Segment Start: Source records

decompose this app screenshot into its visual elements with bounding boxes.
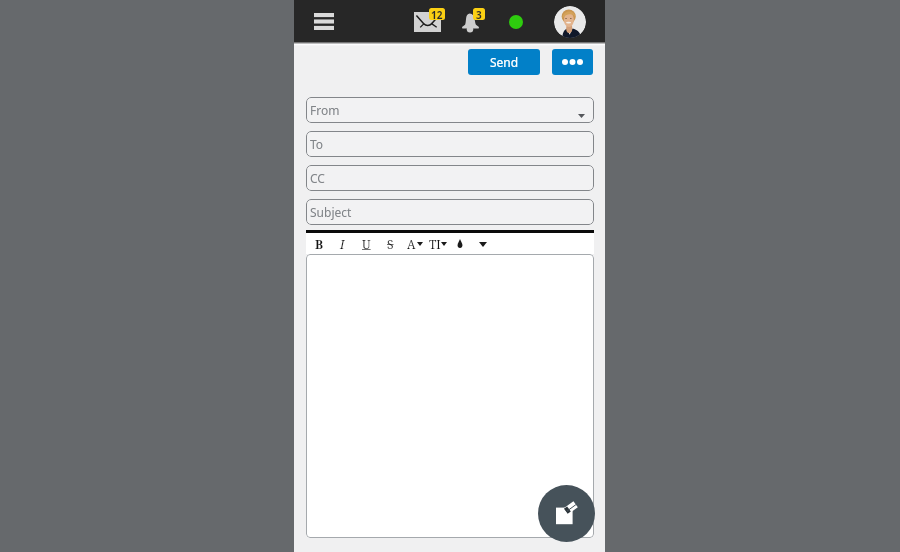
button[interactable]: I (334, 233, 350, 254)
button[interactable]: Profile (554, 6, 586, 38)
staticText: Subject (310, 204, 352, 220)
staticText: A (407, 236, 416, 252)
button[interactable]: Send (468, 49, 540, 75)
button[interactable]: CC (306, 165, 594, 191)
button[interactable]: U (358, 233, 374, 254)
button[interactable]: Compose (538, 485, 595, 542)
staticText: B (315, 236, 324, 252)
button[interactable]: Options (417, 242, 423, 246)
button[interactable]: Options (479, 242, 487, 247)
button[interactable]: Messages (412, 6, 447, 34)
staticText: TI (429, 236, 441, 252)
button[interactable]: A (403, 233, 419, 254)
button[interactable]: S (382, 233, 398, 254)
button[interactable]: Options (441, 242, 447, 246)
button[interactable]: B (311, 233, 327, 254)
staticText: From (310, 102, 340, 118)
staticText: CC (310, 170, 325, 186)
button[interactable]: TI (427, 233, 443, 254)
staticText: Send (490, 54, 519, 70)
button[interactable] (306, 254, 594, 538)
button[interactable]: Text color (457, 239, 463, 249)
staticText: To (310, 136, 324, 152)
staticText: 12 (431, 8, 443, 20)
button[interactable]: Notifications (460, 6, 487, 34)
staticText: S (387, 236, 394, 252)
button[interactable]: Online status (509, 15, 523, 29)
button[interactable]: Menu (309, 9, 338, 34)
button[interactable]: From (306, 97, 594, 123)
staticText: I (340, 236, 345, 252)
button[interactable]: More options (552, 49, 593, 75)
button[interactable]: To (306, 131, 594, 157)
staticText: U (362, 236, 371, 252)
button[interactable]: Subject (306, 199, 594, 225)
staticText: 3 (476, 8, 482, 20)
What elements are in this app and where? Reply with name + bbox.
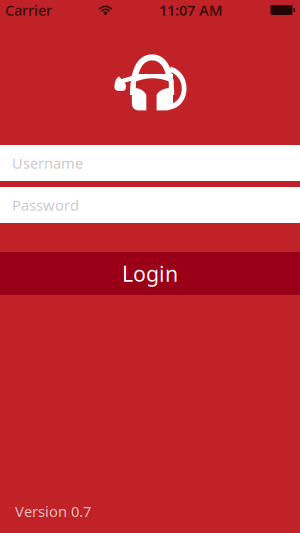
staticText: Password <box>12 195 79 215</box>
staticText: 11:07 AM <box>159 0 223 20</box>
button[interactable]: Login <box>0 252 300 295</box>
staticText: Login <box>122 259 178 288</box>
staticText: Carrier <box>5 0 52 20</box>
staticText: Version 0.7 <box>15 502 91 521</box>
staticText: Username <box>12 153 83 173</box>
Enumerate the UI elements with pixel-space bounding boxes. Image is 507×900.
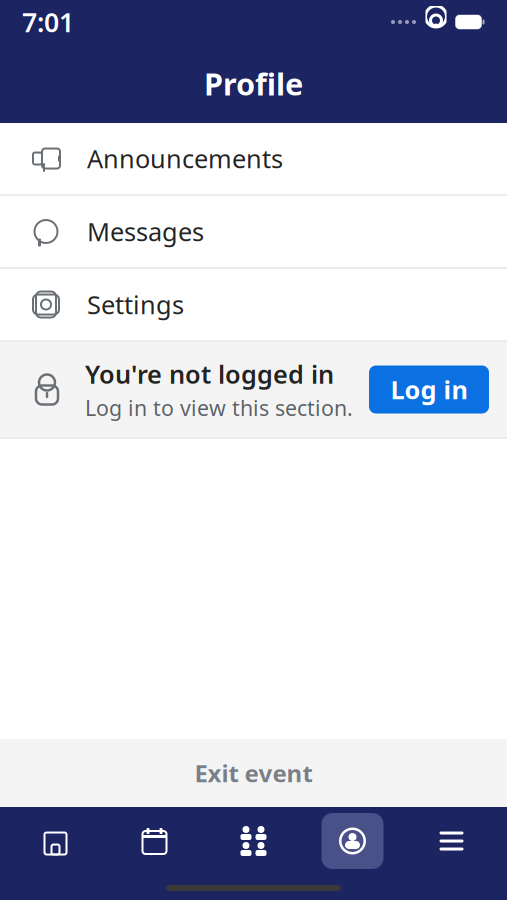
staticText: 7:01: [22, 4, 74, 40]
button[interactable]: Schedule: [105, 813, 204, 869]
staticText: Profile: [204, 63, 303, 104]
staticText: Exit event: [194, 757, 312, 789]
button[interactable]: Exit event: [0, 739, 507, 807]
staticText: Settings: [87, 288, 184, 321]
button[interactable]: More: [402, 813, 501, 869]
staticText: Log in: [390, 373, 468, 406]
button[interactable]: Announcements: [0, 123, 507, 194]
button[interactable]: Profile: [303, 813, 402, 869]
staticText: You're not logged in: [85, 357, 334, 391]
staticText: Log in to view this section.: [85, 394, 353, 422]
staticText: Announcements: [87, 142, 283, 175]
button[interactable]: Messages: [0, 196, 507, 267]
button[interactable]: Home: [6, 813, 105, 869]
button[interactable]: Settings: [0, 269, 507, 340]
staticText: Messages: [87, 215, 204, 248]
button[interactable]: Attendees: [204, 813, 303, 869]
button[interactable]: Log in: [369, 366, 489, 414]
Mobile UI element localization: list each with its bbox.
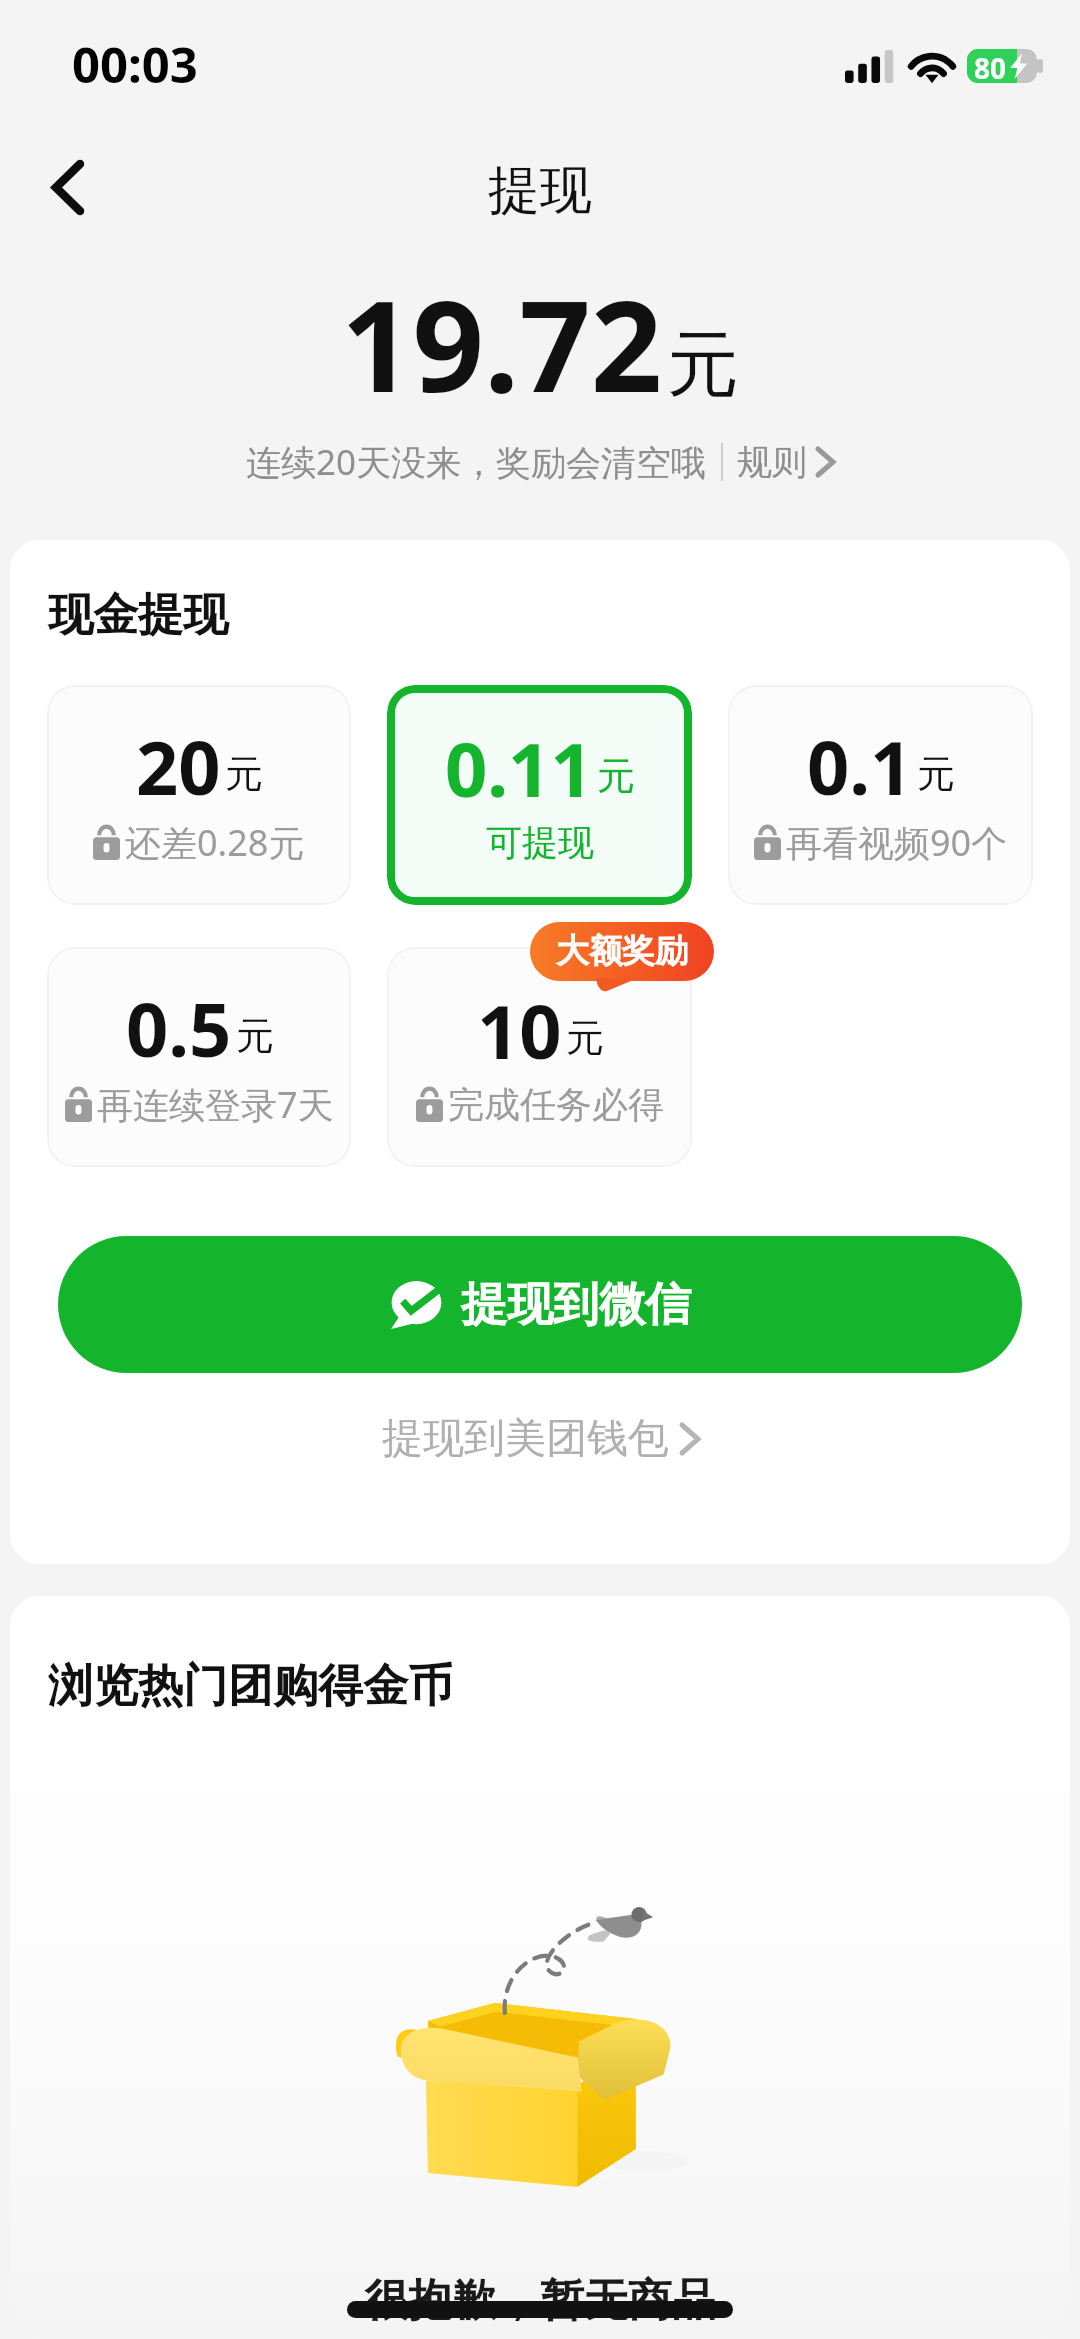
- staticText: 元: [667, 320, 739, 411]
- staticText: 0.1: [807, 716, 913, 817]
- staticText: 80: [974, 49, 1007, 82]
- staticText: 19.72: [341, 258, 663, 428]
- staticText: 00:03: [72, 31, 198, 98]
- staticText: 0.5: [126, 978, 232, 1079]
- staticText: 提现到美团钱包: [382, 1413, 669, 1465]
- staticText: 10: [477, 980, 562, 1081]
- staticText: 提现到微信: [461, 1276, 691, 1334]
- button[interactable]: 提现到微信: [58, 1236, 1022, 1373]
- staticText: 0.11: [445, 718, 593, 819]
- button[interactable]: 0.1: [728, 685, 1033, 905]
- staticText: 元: [566, 1014, 604, 1062]
- staticText: 元: [917, 750, 955, 798]
- staticText: 元: [236, 1012, 274, 1060]
- staticText: 元: [225, 750, 263, 798]
- button[interactable]: 提现到美团钱包: [10, 1413, 1070, 1465]
- staticText: 20: [136, 716, 221, 817]
- staticText: 再看视频90个: [786, 818, 1008, 867]
- button[interactable]: 规则: [737, 440, 834, 484]
- button[interactable]: Back: [20, 139, 116, 235]
- staticText: 完成任务必得: [448, 1082, 664, 1127]
- button[interactable]: 0.5: [47, 947, 351, 1167]
- staticText: 规则: [737, 440, 807, 484]
- staticText: 连续20天没来，奖励会清空哦: [246, 438, 707, 486]
- staticText: 浏览热门团购得金币: [48, 1658, 453, 1715]
- staticText: 提现: [488, 158, 592, 224]
- button[interactable]: 0.11: [387, 685, 692, 905]
- staticText: 可提现: [486, 820, 594, 865]
- staticText: 还差0.28元: [125, 818, 305, 867]
- staticText: 现金提现: [48, 587, 228, 644]
- button[interactable]: 10: [387, 947, 692, 1167]
- staticText: 元: [597, 752, 635, 800]
- staticText: 大额奖励: [556, 930, 688, 972]
- staticText: 很抱歉，暂无商品: [364, 2273, 716, 2328]
- button[interactable]: 20: [47, 685, 351, 905]
- staticText: 再连续登录7天: [97, 1080, 334, 1129]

Segment End: Source records

# [About this exercise]
Retrieve all lines from the data that contain the string "event".

# [Task response]
staticText: Exit event: [194, 757, 312, 789]
button[interactable]: Exit event: [0, 739, 507, 807]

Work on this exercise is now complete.